%%
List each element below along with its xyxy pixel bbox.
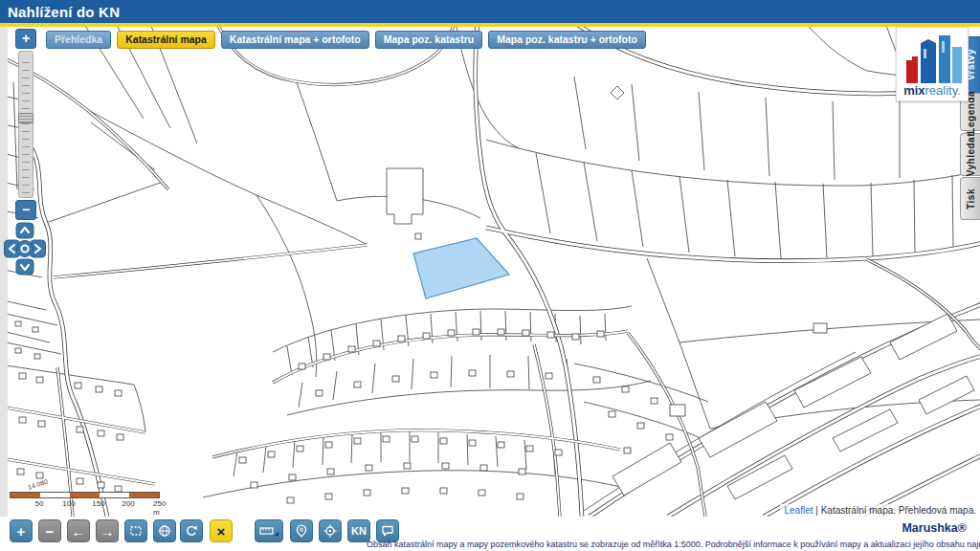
- scale-bar: 50 100 150 200 250 m: [10, 492, 182, 508]
- target-icon: [323, 524, 337, 538]
- pan-center-button[interactable]: [17, 241, 33, 257]
- status-info-text: Obsah katastrální mapy a mapy pozemkovéh…: [367, 540, 980, 549]
- globe-icon: [158, 524, 171, 538]
- dashed-rectangle-icon: [129, 524, 143, 538]
- tab-prehledka[interactable]: Přehledka: [46, 31, 111, 49]
- cancel-selection-button[interactable]: ×: [210, 519, 233, 542]
- mixreality-logo[interactable]: mixreality.: [896, 27, 969, 101]
- zoom-slider-ticks: [22, 55, 30, 193]
- ruler-icon: [259, 524, 278, 538]
- scale-label: 100: [62, 499, 75, 508]
- side-tab-tisk[interactable]: Tisk: [960, 177, 980, 220]
- tab-mapa-poz-katastru-ortofoto[interactable]: Mapa poz. katastru + ortofoto: [488, 31, 646, 49]
- map-pin-icon: [295, 524, 308, 538]
- map-area: 14 080 Přehledka Katastrální mapa Katast…: [0, 27, 980, 517]
- accent-stripe: [0, 23, 980, 27]
- zoom-control: + −: [15, 29, 36, 220]
- zoom-slider-handle[interactable]: [18, 113, 33, 123]
- highlighted-parcel[interactable]: [413, 238, 509, 298]
- pan-compass: [4, 222, 46, 279]
- scale-label: 50: [35, 499, 44, 508]
- center-target-button[interactable]: [319, 519, 342, 542]
- bottom-bar: + − ← → ×: [0, 517, 980, 551]
- attribution-text: | Katastrální mapa. Přehledová mapa.: [815, 505, 976, 516]
- marushka-logo[interactable]: Marushka®: [902, 521, 967, 535]
- logo-buildings-icon: [897, 28, 968, 83]
- tab-katastralni-mapa[interactable]: Katastrální mapa: [117, 31, 215, 49]
- cadastral-map[interactable]: 14 080: [0, 27, 980, 517]
- map-attribution: Leaflet | Katastrální mapa. Přehledová m…: [780, 504, 980, 517]
- speech-bubble-icon: [381, 524, 394, 538]
- toolbar-zoom-out-button[interactable]: −: [38, 519, 61, 542]
- refresh-icon: [185, 524, 198, 538]
- tab-mapa-poz-katastru[interactable]: Mapa poz. katastru: [375, 31, 483, 49]
- status-bar: Obsah katastrální mapy a mapy pozemkovéh…: [367, 540, 980, 549]
- zoom-rectangle-button[interactable]: [124, 519, 147, 542]
- history-back-button[interactable]: ←: [67, 519, 90, 542]
- app-title: Nahlížení do KN: [0, 4, 120, 20]
- parcel-number-label: 14 080: [27, 478, 49, 491]
- dropdown-arrow-icon: [275, 532, 278, 536]
- logo-wordmark: mixreality.: [897, 83, 968, 98]
- refresh-button[interactable]: [180, 519, 203, 542]
- tab-katastralni-mapa-ortofoto[interactable]: Katastrální mapa + ortofoto: [221, 31, 369, 49]
- scale-label: 200: [122, 499, 134, 508]
- full-extent-button[interactable]: [153, 519, 176, 542]
- leaflet-link[interactable]: Leaflet: [784, 505, 813, 516]
- locate-button[interactable]: [290, 519, 313, 542]
- scale-label: 250 m: [153, 499, 172, 517]
- history-forward-button[interactable]: →: [96, 519, 119, 542]
- pan-down-button[interactable]: [16, 259, 33, 275]
- map-layer-tabs: Přehledka Katastrální mapa Katastrální m…: [46, 31, 646, 49]
- pan-up-button[interactable]: [16, 223, 33, 238]
- zoom-slider-track[interactable]: [18, 51, 33, 198]
- side-tab-vyhledat[interactable]: Vyhledat: [960, 133, 980, 176]
- scale-label: 150: [92, 499, 104, 508]
- title-bar: Nahlížení do KN: [0, 0, 980, 23]
- toolbar-zoom-in-button[interactable]: +: [10, 519, 33, 542]
- zoom-out-button[interactable]: −: [15, 200, 36, 220]
- zoom-in-button[interactable]: +: [15, 29, 36, 49]
- measure-button[interactable]: [255, 519, 283, 542]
%%
All of the lines above should be retyped precisely, apart from the pictures.

### REPLY TO THE EXERCISE:
List each element below along with its xyxy pixel bbox.
- scale-bar: 50 100 150 200 250 m: [10, 492, 182, 508]
- target-icon: [323, 524, 337, 538]
- pan-center-button[interactable]: [17, 241, 33, 257]
- status-info-text: Obsah katastrální mapy a mapy pozemkovéh…: [367, 540, 980, 549]
- globe-icon: [158, 524, 171, 538]
- dashed-rectangle-icon: [129, 524, 143, 538]
- tab-prehledka[interactable]: Přehledka: [46, 31, 111, 49]
- cancel-selection-button[interactable]: ×: [210, 519, 233, 542]
- mixreality-logo[interactable]: mixreality.: [896, 27, 969, 101]
- zoom-slider-ticks: [22, 55, 30, 193]
- ruler-icon: [259, 524, 278, 538]
- scale-label: 100: [62, 499, 75, 508]
- side-tab-tisk[interactable]: Tisk: [960, 177, 980, 220]
- tab-mapa-poz-katastru-ortofoto[interactable]: Mapa poz. katastru + ortofoto: [488, 31, 646, 49]
- map-pin-icon: [295, 524, 308, 538]
- map-area: 14 080 Přehledka Katastrální mapa Katast…: [0, 27, 980, 517]
- accent-stripe: [0, 23, 980, 27]
- zoom-control: + −: [15, 29, 36, 220]
- zoom-slider-handle[interactable]: [18, 113, 33, 123]
- highlighted-parcel[interactable]: [413, 238, 509, 298]
- pan-compass: [4, 222, 46, 279]
- scale-label: 50: [35, 499, 44, 508]
- center-target-button[interactable]: [319, 519, 342, 542]
- bottom-bar: + − ← → ×: [0, 517, 980, 551]
- attribution-text: | Katastrální mapa. Přehledová mapa.: [815, 505, 976, 516]
- marushka-logo[interactable]: Marushka®: [902, 521, 967, 535]
- logo-buildings-icon: [897, 28, 968, 83]
- tab-katastralni-mapa[interactable]: Katastrální mapa: [117, 31, 215, 49]
- cadastral-map[interactable]: 14 080: [0, 27, 980, 517]
- map-attribution: Leaflet | Katastrální mapa. Přehledová m…: [780, 504, 980, 517]
- speech-bubble-icon: [381, 524, 394, 538]
- toolbar-zoom-out-button[interactable]: −: [38, 519, 61, 542]
- refresh-icon: [185, 524, 198, 538]
- tab-mapa-poz-katastru[interactable]: Mapa poz. katastru: [375, 31, 483, 49]
- status-bar: Obsah katastrální mapy a mapy pozemkovéh…: [367, 540, 980, 549]
- zoom-rectangle-button[interactable]: [124, 519, 147, 542]
- history-back-button[interactable]: ←: [67, 519, 90, 542]
- app-title: Nahlížení do KN: [0, 4, 120, 20]
- parcel-number-label: 14 080: [27, 478, 49, 491]
- dropdown-arrow-icon: [275, 532, 278, 536]
- logo-wordmark: mixreality.: [897, 83, 968, 98]
- refresh-button[interactable]: [180, 519, 203, 542]
- tab-katastralni-mapa-ortofoto[interactable]: Katastrální mapa + ortofoto: [221, 31, 369, 49]
- scale-label: 200: [122, 499, 134, 508]
- full-extent-button[interactable]: [153, 519, 176, 542]
- leaflet-link[interactable]: Leaflet: [784, 505, 813, 516]
- locate-button[interactable]: [290, 519, 313, 542]
- scale-label: 250 m: [153, 499, 172, 517]
- history-forward-button[interactable]: →: [96, 519, 119, 542]
- pan-down-button[interactable]: [16, 259, 33, 275]
- map-layer-tabs: Přehledka Katastrální mapa Katastrální m…: [46, 31, 646, 49]
- pan-up-button[interactable]: [16, 223, 33, 238]
- zoom-slider-track[interactable]: [18, 51, 33, 198]
- side-tab-vyhledat[interactable]: Vyhledat: [960, 133, 980, 176]
- scale-label: 150: [92, 499, 104, 508]
- title-bar: Nahlížení do KN: [0, 0, 980, 23]
- toolbar-zoom-in-button[interactable]: +: [10, 519, 33, 542]
- zoom-out-button[interactable]: −: [15, 200, 36, 220]
- zoom-in-button[interactable]: +: [15, 29, 36, 49]
- measure-button[interactable]: [255, 519, 283, 542]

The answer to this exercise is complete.